[Work instruction]:
Copy each line below that has "مليارات".

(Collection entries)
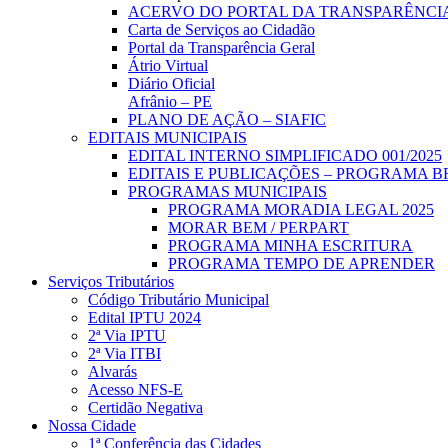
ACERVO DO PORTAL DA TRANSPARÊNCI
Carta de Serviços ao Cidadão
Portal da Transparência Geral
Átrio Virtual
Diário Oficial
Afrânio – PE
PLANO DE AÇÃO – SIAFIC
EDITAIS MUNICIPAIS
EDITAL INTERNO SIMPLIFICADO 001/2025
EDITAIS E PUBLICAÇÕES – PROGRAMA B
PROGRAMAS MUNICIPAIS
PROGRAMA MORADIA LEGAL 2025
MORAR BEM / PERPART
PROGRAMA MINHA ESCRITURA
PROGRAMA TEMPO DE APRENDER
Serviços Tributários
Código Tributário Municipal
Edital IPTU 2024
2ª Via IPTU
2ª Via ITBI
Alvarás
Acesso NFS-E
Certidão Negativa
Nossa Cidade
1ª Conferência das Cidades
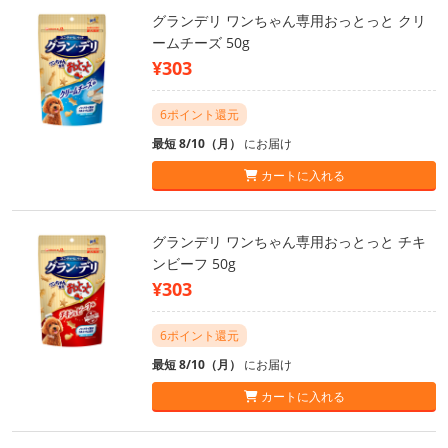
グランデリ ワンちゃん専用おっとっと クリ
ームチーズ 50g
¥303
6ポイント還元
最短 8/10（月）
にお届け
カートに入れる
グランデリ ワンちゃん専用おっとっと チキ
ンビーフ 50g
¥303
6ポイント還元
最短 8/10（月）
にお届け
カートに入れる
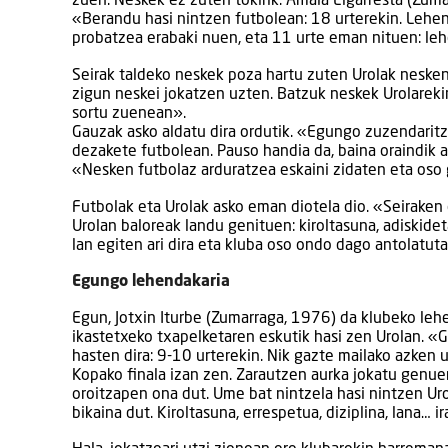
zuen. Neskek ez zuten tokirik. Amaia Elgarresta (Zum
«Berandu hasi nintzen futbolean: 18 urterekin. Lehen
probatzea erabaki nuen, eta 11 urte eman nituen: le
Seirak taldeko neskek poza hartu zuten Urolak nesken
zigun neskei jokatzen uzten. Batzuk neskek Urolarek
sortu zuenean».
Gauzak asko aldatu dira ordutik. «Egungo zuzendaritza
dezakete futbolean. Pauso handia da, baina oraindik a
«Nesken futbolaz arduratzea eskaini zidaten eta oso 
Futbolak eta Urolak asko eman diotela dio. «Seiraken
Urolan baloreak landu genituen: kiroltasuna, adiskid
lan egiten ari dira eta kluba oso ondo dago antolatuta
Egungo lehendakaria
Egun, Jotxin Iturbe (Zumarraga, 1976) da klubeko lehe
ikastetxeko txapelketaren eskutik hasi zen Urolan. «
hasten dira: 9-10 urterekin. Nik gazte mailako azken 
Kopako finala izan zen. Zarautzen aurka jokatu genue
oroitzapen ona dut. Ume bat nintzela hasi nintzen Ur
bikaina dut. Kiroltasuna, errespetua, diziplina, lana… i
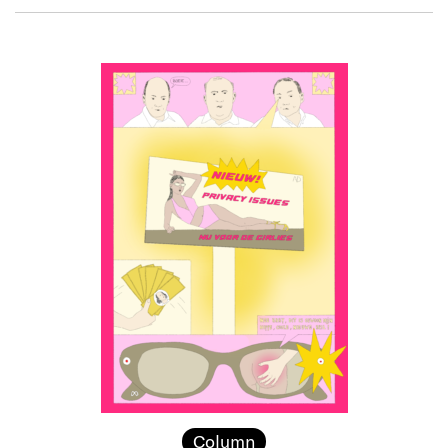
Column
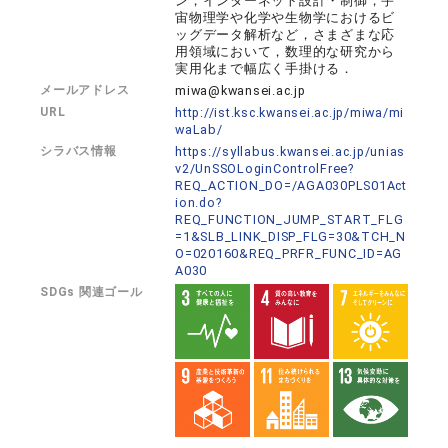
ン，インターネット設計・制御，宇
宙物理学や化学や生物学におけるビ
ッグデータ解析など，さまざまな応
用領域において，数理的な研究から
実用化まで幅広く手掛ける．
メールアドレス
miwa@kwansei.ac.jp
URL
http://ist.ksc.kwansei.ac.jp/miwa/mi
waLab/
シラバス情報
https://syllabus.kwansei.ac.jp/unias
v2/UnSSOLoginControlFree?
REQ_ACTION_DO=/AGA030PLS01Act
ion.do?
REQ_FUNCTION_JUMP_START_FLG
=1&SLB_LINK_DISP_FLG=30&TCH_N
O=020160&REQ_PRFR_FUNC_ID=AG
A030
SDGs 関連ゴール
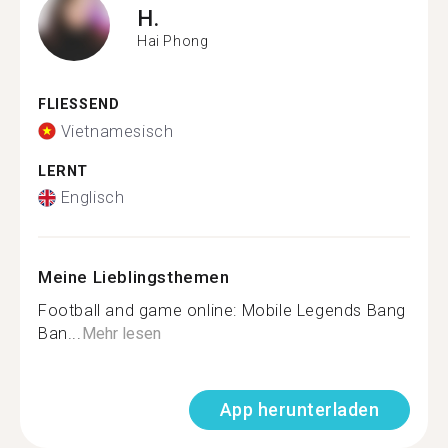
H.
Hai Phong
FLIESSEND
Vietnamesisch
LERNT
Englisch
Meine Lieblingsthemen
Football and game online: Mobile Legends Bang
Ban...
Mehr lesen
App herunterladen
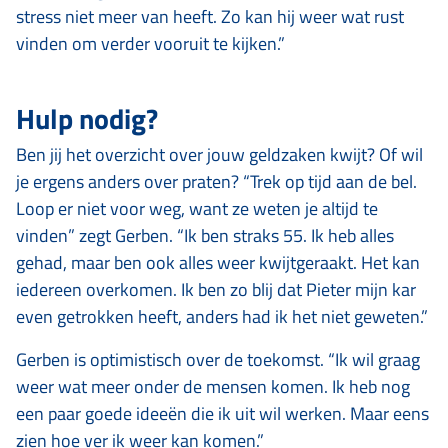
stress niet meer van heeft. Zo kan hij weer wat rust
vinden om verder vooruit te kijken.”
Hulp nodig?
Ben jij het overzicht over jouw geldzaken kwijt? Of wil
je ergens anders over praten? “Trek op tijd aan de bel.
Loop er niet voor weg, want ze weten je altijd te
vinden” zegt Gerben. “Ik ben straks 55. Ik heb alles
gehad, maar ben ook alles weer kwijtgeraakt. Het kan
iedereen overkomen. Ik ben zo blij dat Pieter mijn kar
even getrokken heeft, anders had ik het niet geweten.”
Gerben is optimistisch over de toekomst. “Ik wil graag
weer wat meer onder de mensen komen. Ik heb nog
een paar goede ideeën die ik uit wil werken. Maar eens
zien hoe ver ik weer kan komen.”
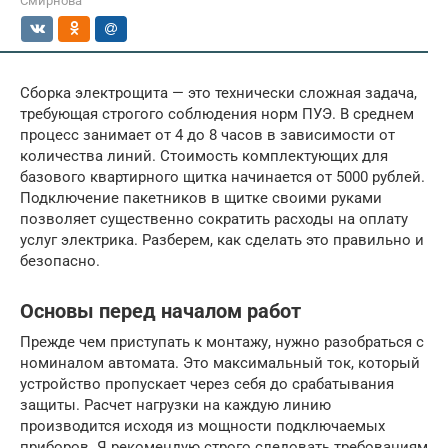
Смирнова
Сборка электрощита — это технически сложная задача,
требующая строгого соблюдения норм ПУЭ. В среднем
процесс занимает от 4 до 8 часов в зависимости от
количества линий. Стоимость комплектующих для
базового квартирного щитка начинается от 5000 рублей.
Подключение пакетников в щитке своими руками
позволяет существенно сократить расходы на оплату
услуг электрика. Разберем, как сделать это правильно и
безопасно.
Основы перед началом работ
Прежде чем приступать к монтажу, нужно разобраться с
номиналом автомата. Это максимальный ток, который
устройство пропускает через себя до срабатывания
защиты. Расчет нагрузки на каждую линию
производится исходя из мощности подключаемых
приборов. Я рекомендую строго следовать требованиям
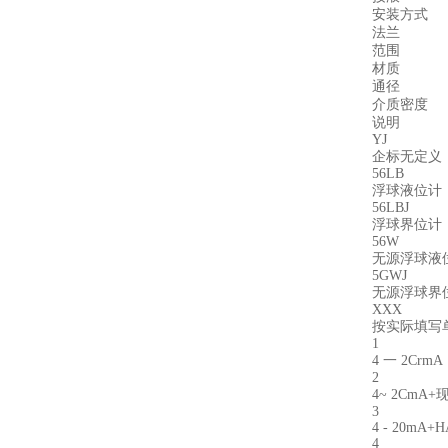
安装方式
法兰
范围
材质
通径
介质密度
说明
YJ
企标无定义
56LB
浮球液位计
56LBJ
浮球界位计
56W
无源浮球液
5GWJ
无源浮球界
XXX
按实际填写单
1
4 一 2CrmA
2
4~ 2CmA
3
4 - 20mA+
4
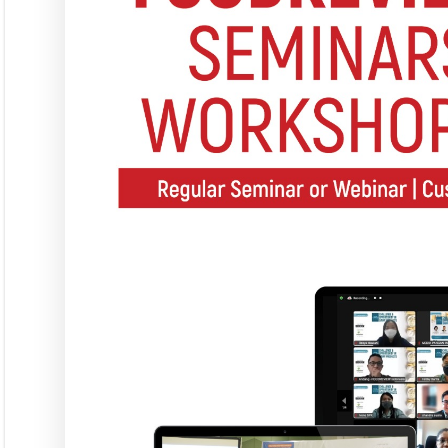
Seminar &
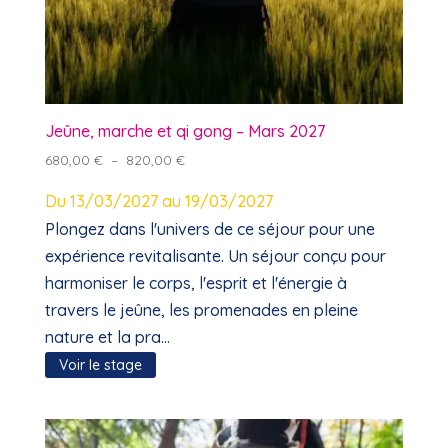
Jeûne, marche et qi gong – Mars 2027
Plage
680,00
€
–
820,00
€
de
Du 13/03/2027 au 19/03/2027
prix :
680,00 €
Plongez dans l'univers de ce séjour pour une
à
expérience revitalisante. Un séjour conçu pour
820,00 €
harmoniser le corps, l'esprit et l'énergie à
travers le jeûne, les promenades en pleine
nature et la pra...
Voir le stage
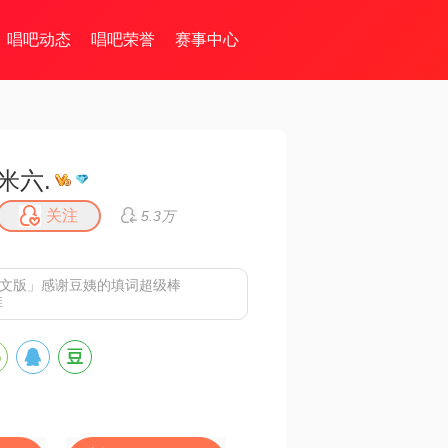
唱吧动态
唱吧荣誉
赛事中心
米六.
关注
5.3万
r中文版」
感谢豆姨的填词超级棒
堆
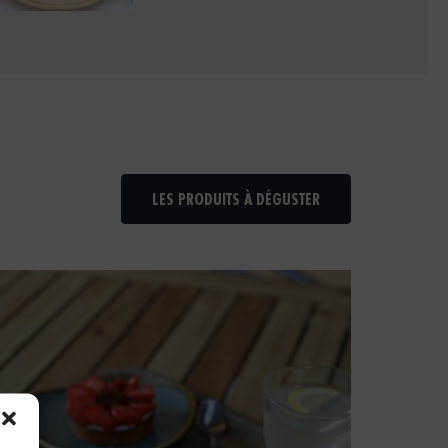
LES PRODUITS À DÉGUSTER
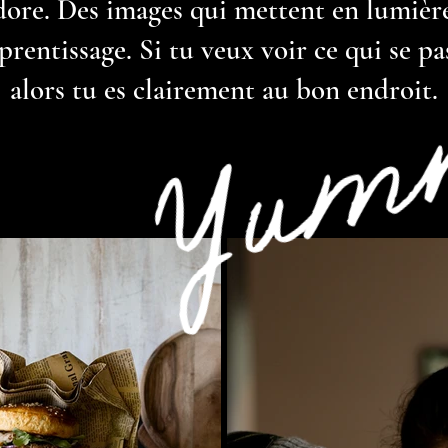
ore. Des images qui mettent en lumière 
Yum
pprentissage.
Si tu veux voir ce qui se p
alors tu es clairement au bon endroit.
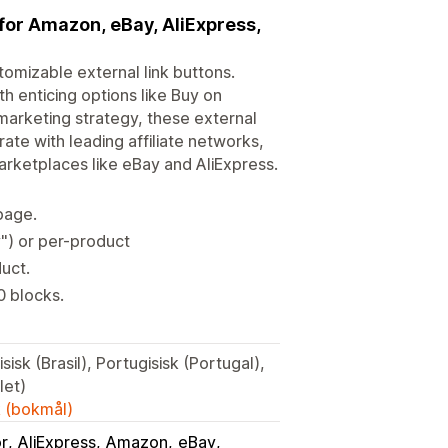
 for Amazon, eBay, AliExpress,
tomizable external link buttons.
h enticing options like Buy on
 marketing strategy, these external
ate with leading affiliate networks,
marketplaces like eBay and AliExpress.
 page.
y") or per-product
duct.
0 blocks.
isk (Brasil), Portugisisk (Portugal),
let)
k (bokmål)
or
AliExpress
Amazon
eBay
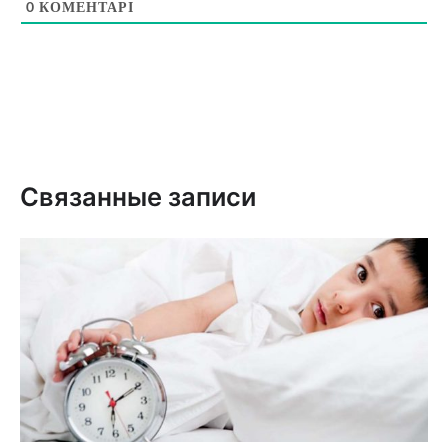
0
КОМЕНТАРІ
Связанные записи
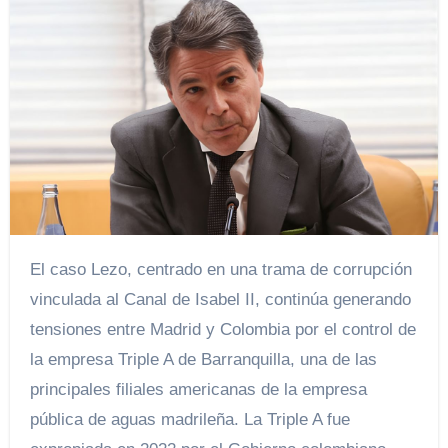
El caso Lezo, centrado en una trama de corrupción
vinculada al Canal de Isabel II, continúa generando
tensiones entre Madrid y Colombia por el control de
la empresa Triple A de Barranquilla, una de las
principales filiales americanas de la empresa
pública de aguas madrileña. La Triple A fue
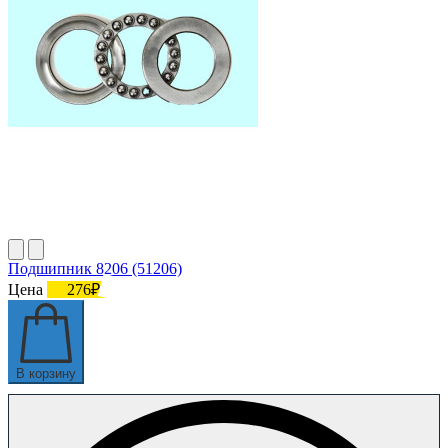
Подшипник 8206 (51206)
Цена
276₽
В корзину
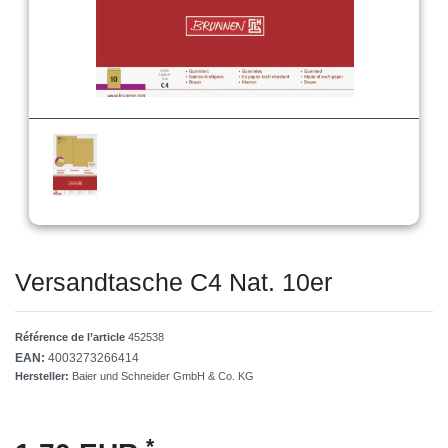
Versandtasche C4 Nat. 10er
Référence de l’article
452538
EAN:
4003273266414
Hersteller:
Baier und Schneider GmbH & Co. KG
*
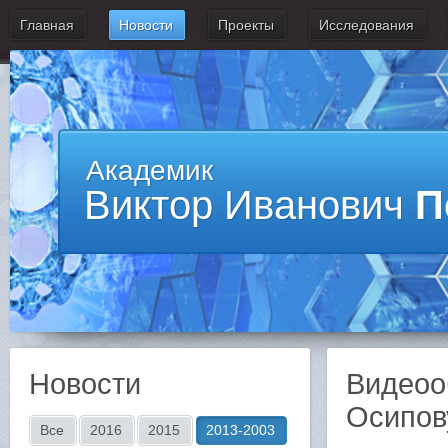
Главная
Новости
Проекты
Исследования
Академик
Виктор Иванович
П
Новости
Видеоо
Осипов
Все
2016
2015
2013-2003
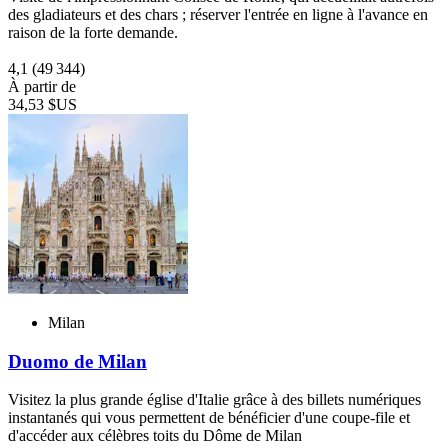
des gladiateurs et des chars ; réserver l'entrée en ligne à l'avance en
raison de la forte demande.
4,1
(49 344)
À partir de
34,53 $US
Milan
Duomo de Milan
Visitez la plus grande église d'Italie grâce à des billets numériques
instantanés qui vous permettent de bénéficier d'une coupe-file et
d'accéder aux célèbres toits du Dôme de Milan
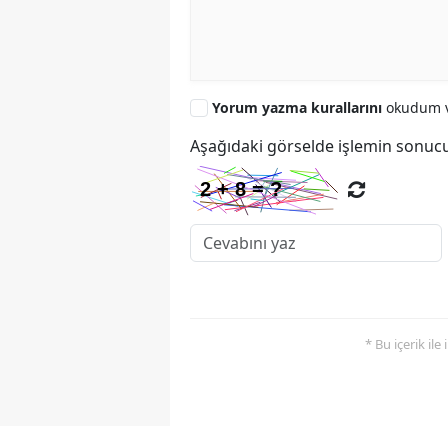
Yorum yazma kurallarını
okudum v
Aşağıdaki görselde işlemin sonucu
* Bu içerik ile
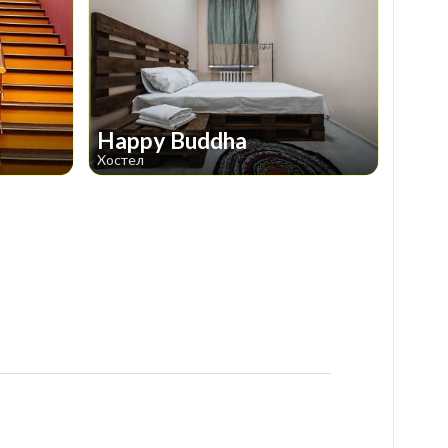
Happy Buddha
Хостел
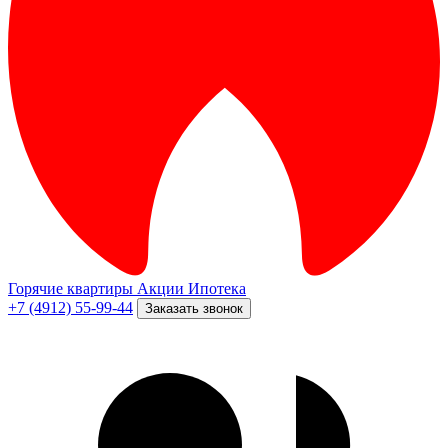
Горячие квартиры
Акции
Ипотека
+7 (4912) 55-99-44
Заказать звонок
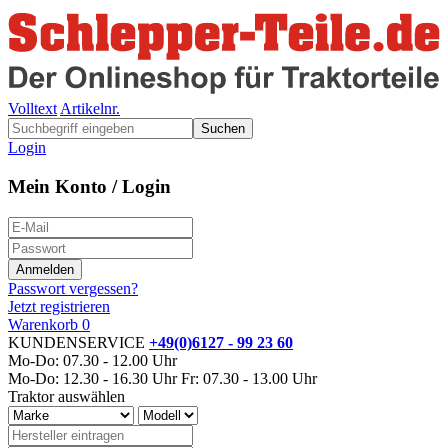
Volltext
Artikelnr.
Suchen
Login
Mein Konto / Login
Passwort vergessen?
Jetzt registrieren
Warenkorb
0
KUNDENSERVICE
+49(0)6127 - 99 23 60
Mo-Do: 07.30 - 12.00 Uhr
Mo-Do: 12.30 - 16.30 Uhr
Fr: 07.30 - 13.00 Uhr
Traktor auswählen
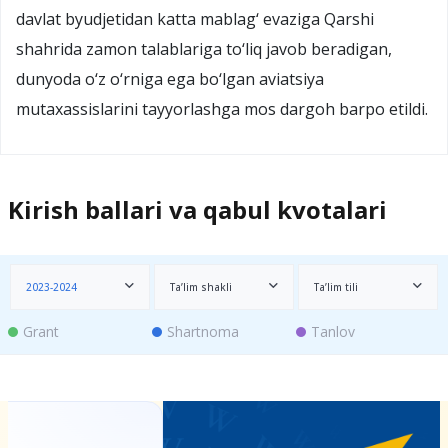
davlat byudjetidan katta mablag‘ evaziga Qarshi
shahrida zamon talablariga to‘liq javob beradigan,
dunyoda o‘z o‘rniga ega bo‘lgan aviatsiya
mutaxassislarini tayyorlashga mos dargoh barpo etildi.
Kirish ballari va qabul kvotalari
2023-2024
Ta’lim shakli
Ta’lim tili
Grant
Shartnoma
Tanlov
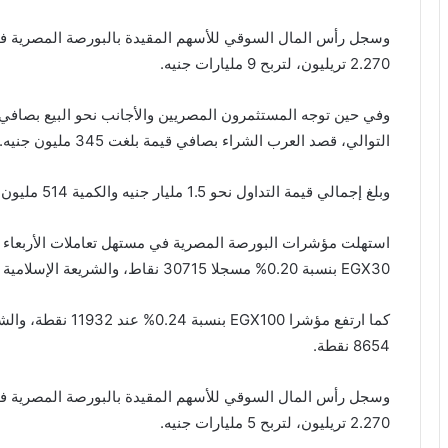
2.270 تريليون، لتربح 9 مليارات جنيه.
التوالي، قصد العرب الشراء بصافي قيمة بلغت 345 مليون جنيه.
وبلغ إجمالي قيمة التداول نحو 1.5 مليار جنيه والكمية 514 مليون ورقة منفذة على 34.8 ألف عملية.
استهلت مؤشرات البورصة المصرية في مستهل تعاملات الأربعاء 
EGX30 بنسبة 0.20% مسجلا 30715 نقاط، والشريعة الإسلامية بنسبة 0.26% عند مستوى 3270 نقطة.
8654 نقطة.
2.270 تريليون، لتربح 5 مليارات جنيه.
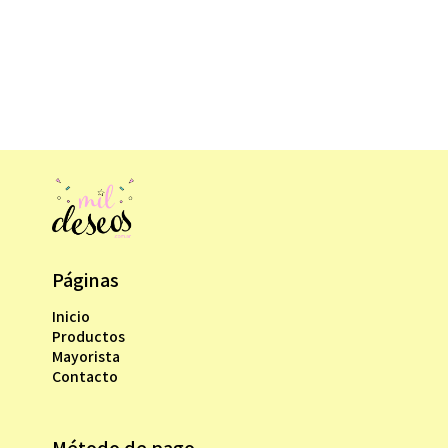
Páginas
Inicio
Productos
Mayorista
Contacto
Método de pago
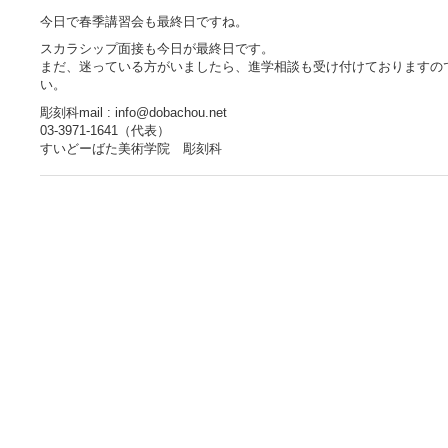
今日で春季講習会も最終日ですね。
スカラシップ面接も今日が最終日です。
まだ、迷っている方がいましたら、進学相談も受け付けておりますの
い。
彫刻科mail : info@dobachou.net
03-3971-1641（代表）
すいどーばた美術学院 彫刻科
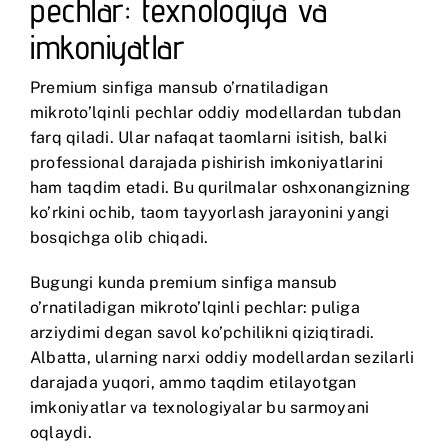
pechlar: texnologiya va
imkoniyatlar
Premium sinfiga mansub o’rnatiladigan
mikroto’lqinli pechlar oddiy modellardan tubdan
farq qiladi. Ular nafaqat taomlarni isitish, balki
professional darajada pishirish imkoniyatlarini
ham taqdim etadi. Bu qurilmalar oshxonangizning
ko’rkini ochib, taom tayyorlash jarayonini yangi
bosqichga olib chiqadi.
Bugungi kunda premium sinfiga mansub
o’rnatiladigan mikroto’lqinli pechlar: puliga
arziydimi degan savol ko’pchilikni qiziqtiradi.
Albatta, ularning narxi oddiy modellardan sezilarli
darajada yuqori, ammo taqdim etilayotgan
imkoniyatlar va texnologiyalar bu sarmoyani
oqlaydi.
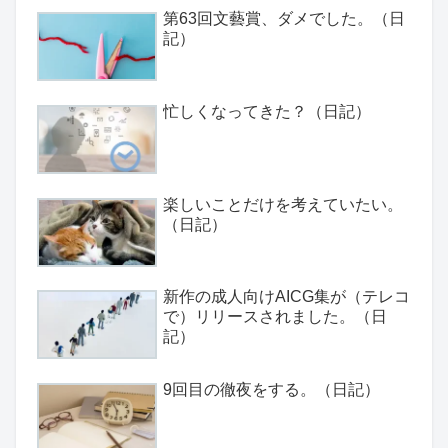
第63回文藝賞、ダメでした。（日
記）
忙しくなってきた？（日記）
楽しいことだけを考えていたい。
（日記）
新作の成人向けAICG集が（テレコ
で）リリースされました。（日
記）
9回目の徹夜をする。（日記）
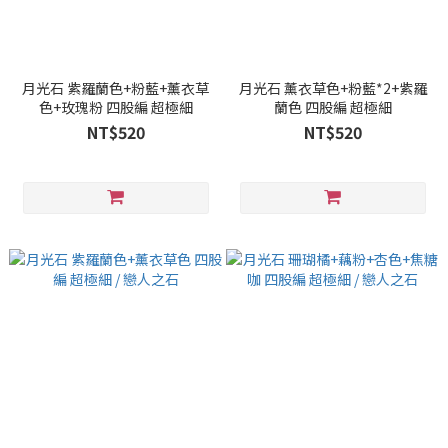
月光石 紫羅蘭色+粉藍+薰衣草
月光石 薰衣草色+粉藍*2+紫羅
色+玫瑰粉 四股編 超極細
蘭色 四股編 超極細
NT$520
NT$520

[Answer to this task]:
2.270 تريليون، لتربح 9 مليارات جنيه.
2.270 تريليون، لتربح 5 مليارات جنيه.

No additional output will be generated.